═══ Extracted records ═══
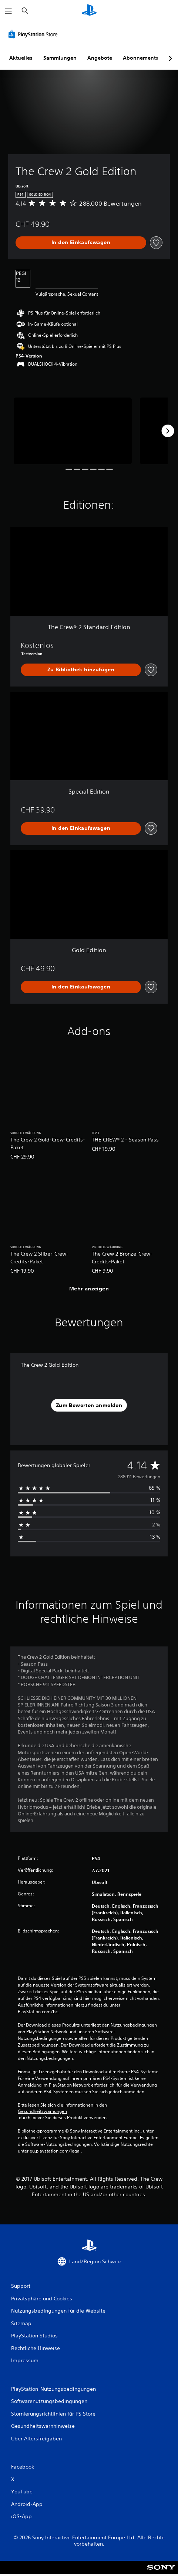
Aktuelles (21, 57)
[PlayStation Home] (89, 11)
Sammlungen (60, 57)
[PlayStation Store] (34, 34)
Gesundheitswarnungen (42, 2111)
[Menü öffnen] (8, 11)
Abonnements (140, 57)
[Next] (167, 431)
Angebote (99, 57)
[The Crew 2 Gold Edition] (73, 431)
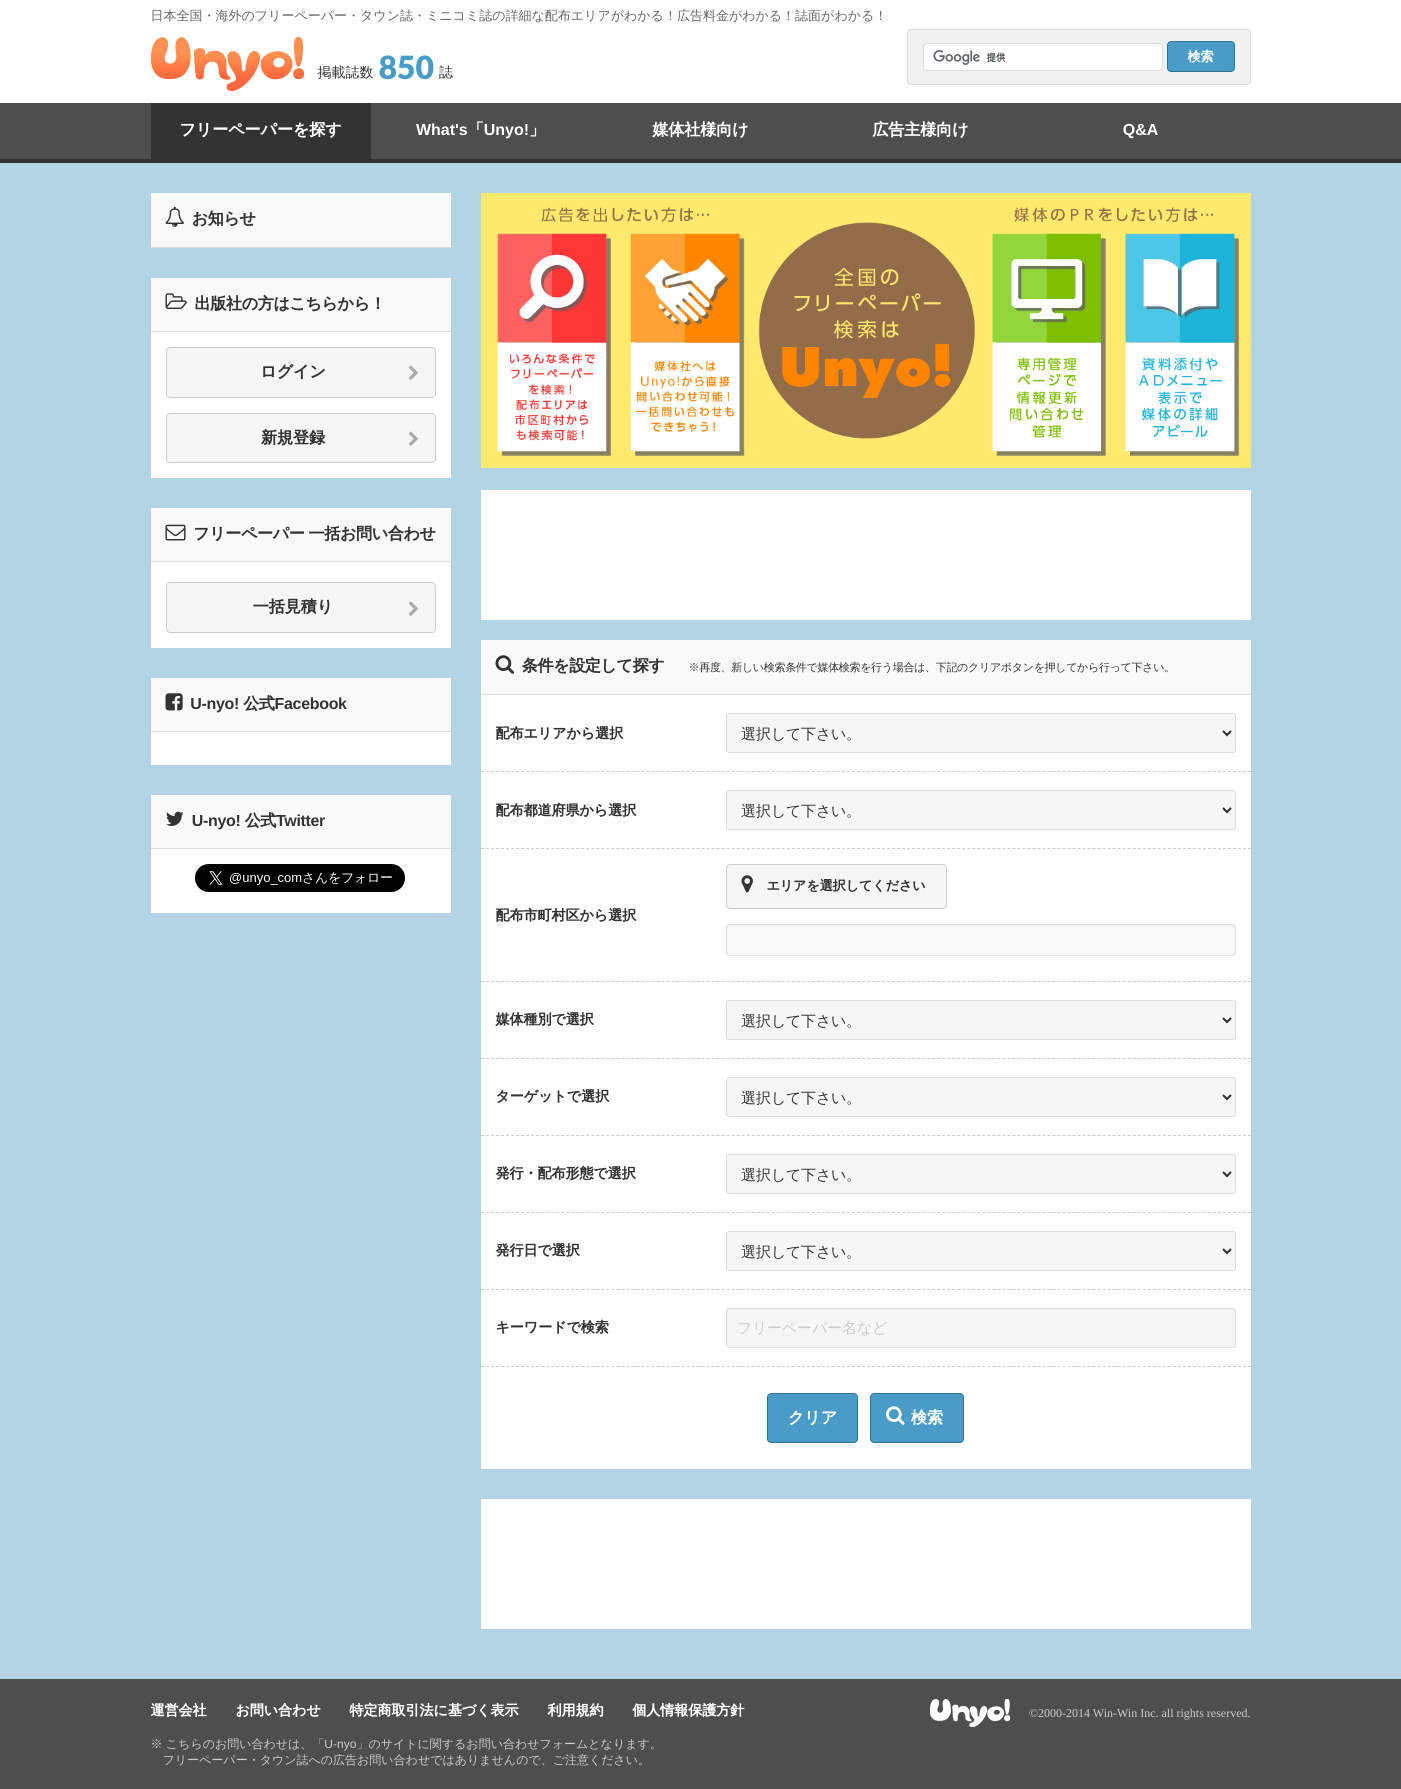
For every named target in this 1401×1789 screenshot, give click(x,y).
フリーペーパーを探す (260, 130)
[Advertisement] (866, 555)
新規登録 (340, 439)
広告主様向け (920, 130)
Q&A (1141, 130)
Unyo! (227, 64)
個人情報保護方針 (688, 1710)
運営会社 (179, 1710)
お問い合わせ (277, 1710)
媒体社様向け (700, 130)
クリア (812, 1418)
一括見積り (336, 608)
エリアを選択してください (834, 885)
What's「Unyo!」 (480, 130)
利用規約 (575, 1710)
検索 (914, 1416)
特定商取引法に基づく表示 (434, 1710)
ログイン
═══
> **Task**:
Word for word, return all the entries and skip their pictures.

> **Task result**:
Aktuelles (21, 57)
[PlayStation Home] (89, 11)
Sammlungen (60, 57)
[PlayStation Store] (34, 34)
Gesundheitswarnungen (42, 2111)
[Menü öffnen] (8, 11)
Abonnements (140, 57)
[Next] (167, 431)
Angebote (99, 57)
[The Crew 2 Gold Edition] (73, 431)
For every named target in this 1401×1789 screenshot, give click(x,y).
フリーペーパーを探す (260, 130)
[Advertisement] (866, 555)
新規登録 (340, 439)
広告主様向け (920, 130)
Q&A (1141, 130)
Unyo! (227, 64)
個人情報保護方針 (688, 1710)
運営会社 (179, 1710)
お問い合わせ (277, 1710)
媒体社様向け (700, 130)
クリア (812, 1418)
一括見積り (336, 608)
エリアを選択してください (834, 885)
What's「Unyo!」 (480, 130)
利用規約 (575, 1710)
検索 (914, 1416)
特定商取引法に基づく表示 (434, 1710)
ログイン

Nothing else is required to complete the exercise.